Sur les réseaux sociaux, la colère monte d’ailleurs rapidement. « L’administration pas foutue d’assurer la sécurité de nos données », résume un internaute. Un autre va plus loin : « Entre tous ces vols de données accumulés et la puissance de l’IA, il peut arriver une catastrophe. Un pays entier peut se faire hacker et rançonner. » Des propos alarmistes, certes, mais qui reflètent une exaspération bien réelle après des années de fuites à répétition.

Ce que vous devez faire maintenant si vous avez un compte ANTS

Personne inquiète consultant son téléphone après une fuite de données

Si vous avez déjà utilisé le portail de l’ANTS — et c’est le cas de la quasi-totalité des personnes ayant renouvelé un titre d’identité ces dernières années — voici les réflexes à adopter immédiatement.

Première chose : changez votre mot de passe sur le site de l’ANTS. Même si le ministère assure que les accès aux comptes n’ont pas été compromis, le principe de précaution s’impose. Si vous utilisez le même mot de passe ailleurs — ce que font encore beaucoup de gens —, changez-le aussi sur ces autres services. C’est d’ailleurs un bon moment pour revoir vos réglages de sécurité au global.

Deuxième réflexe : surveillez votre boîte mail comme un faucon dans les semaines qui viennent. Des noms, des dates de naissance et des adresses mail dans la nature, c’est exactement ce qu’il faut aux escrocs pour vous envoyer des mails de phishing ultra-crédibles. Un mail qui vous appelle par votre nom complet et mentionne votre date de naissance pour « vérifier votre identité » ? Méfiance totale. Pensez aussi à vous protéger contre les faux mails du Trésor public qui circulent en ce moment.

Troisième point : vérifiez les applications installées sur votre téléphone. Certaines peuvent faciliter le vol de données si elles sont malveillantes.
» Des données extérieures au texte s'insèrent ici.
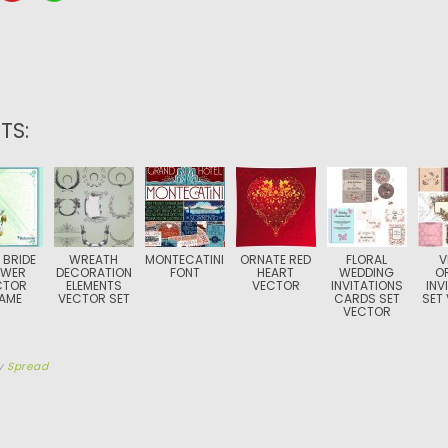
TS:
 BRIDE
WREATH
MONTECATINI
ORNATE RED
FLORAL
V
OWER
DECORATION
FONT
HEART
WEDDING
O
CTOR
ELEMENTS
VECTOR
INVITATIONS
INV
AME
VECTOR SET
CARDS SET
SET
VECTOR
y
Spread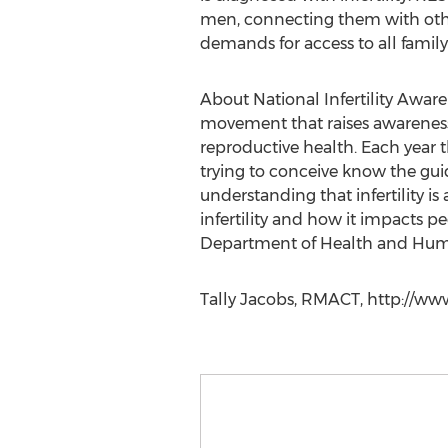
men, connecting them with othe
demands for access to all family
About National Infertility Awar
movement that raises awareness a
reproductive health. Each year 
trying to conceive know the guid
understanding that infertility i
infertility and how it impacts p
Department of Health and Human
Tally Jacobs, RMACT, http://ww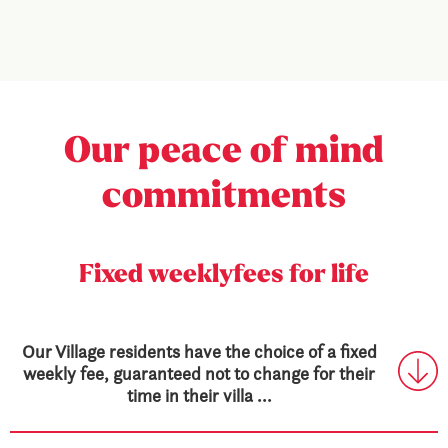
Our peace
of mind
commitments
Fixed weekly
fees for life
Our Village residents have the choice of a fixed
weekly fee, guaranteed not to change for their
time in their villa ...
De même, éteindre le Wi-Fi quand vous n’êtes pas chez vous reste un geste simple qui limite considérablement les risques.
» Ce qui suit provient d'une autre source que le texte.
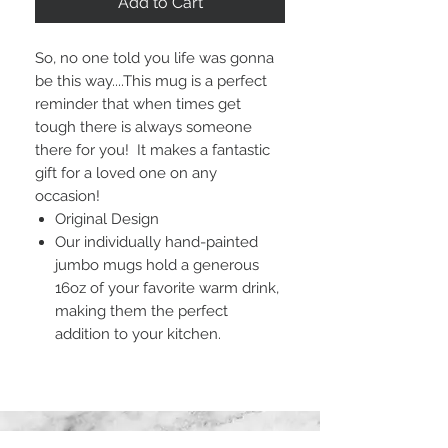
Add to Cart
So, no one told you life was gonna
be this way....This mug is a perfect
reminder that when times get
tough there is always someone
there for you! It makes a fantastic
gift for a loved one on any
occasion!
Original Design
Our individually hand-painted
jumbo mugs hold a generous
16oz of your favorite warm drink,
making them the perfect
addition to your kitchen.
STAY CONNECTED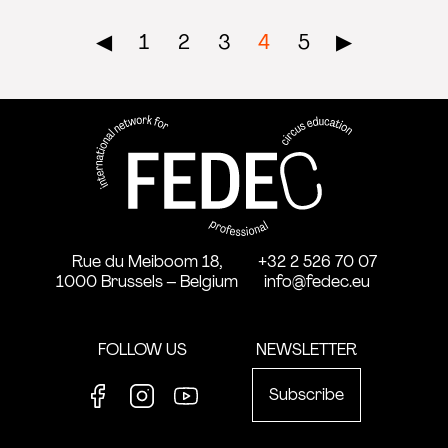
Pagination
◀︎
1
2
3
4
5
▶︎
FEDEC - International network
professional circus education
Rue du Meiboom 18,
+32 2 526 70 07
1000 Brussels – Belgium
info@fedec.eu
FOLLOW US
NEWSLETTER
Subscribe
Facebook
Instagram
Youtube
Le ministère a également précisé que les personnes concernées seront informées directement par l’ANTS. Si vous recevez un mail de notification, vérifiez bien qu’il provient d’une adresse officielle (@ants.gouv.fr) avant de cliquer sur quoi que ce soit. Les pirates adorent surfer sur ce genre d’actualité pour envoyer de faux mails d’alerte imitant les organismes d’État.

Un problème structurel que la France n’a pas résolu

Au-delà de cette attaque spécifique, c’est tout un système qui montre ses failles. La France centralise une quantité colossale de données personnelles sur des portails étatiques, mais les investissements en cybersécurité ne suivent pas toujours. L’ANTS gère les titres sécurisés de dizaines de millions de citoyens. C’est une cible de choix pour n’importe quel groupe de hackers.
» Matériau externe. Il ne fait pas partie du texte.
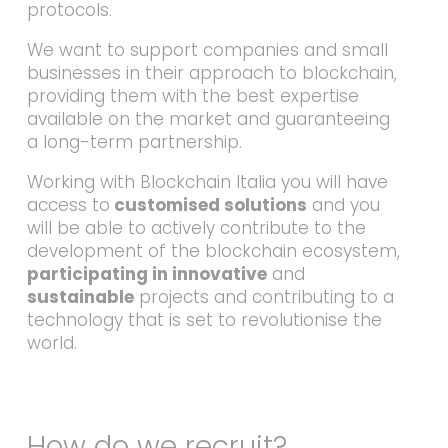
protocols.
We want to support companies and small
businesses in their approach to blockchain,
providing them with the best expertise
available on the market and guaranteeing
a long-term partnership.
Working with Blockchain Italia you will have
access to
customised solutions
and you
will be able to actively contribute to the
development of the blockchain ecosystem,
participating in innovative
and
sustainable
projects and contributing to a
technology that is set to revolutionise the
world.
How do we recruit?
Et les conséquences ne se limitent pas aux mails de phishing. Avec suffisamment de données personnelles, il est possible de usurper l’identité de quelqu’un, d’ouvrir des comptes bancaires à son nom, voire de contracter des crédits. Les arnaques en ligne se nourrissent de ces fuites successives pour gagner en crédibilité et en efficacité.

Il existe cependant des mécanismes légaux pour protéger votre compte bancaire contre les prélèvements frauduleux, notamment via le système de liste blanche que peu de gens connaissent. Parlez-en à votre banque.

Ce qui est certain, c’est que cette cyberattaque contre l’ANTS ne sera pas la dernière. Tant que la sécurisation des infrastructures numériques de l’État ne sera pas traitée comme une priorité absolue, les Français continueront de voir leurs données personnelles fuiter, incident après incident. Et à chaque fuite, le risque d’un scénario catastrophe à grande échelle se rapproche un peu plus.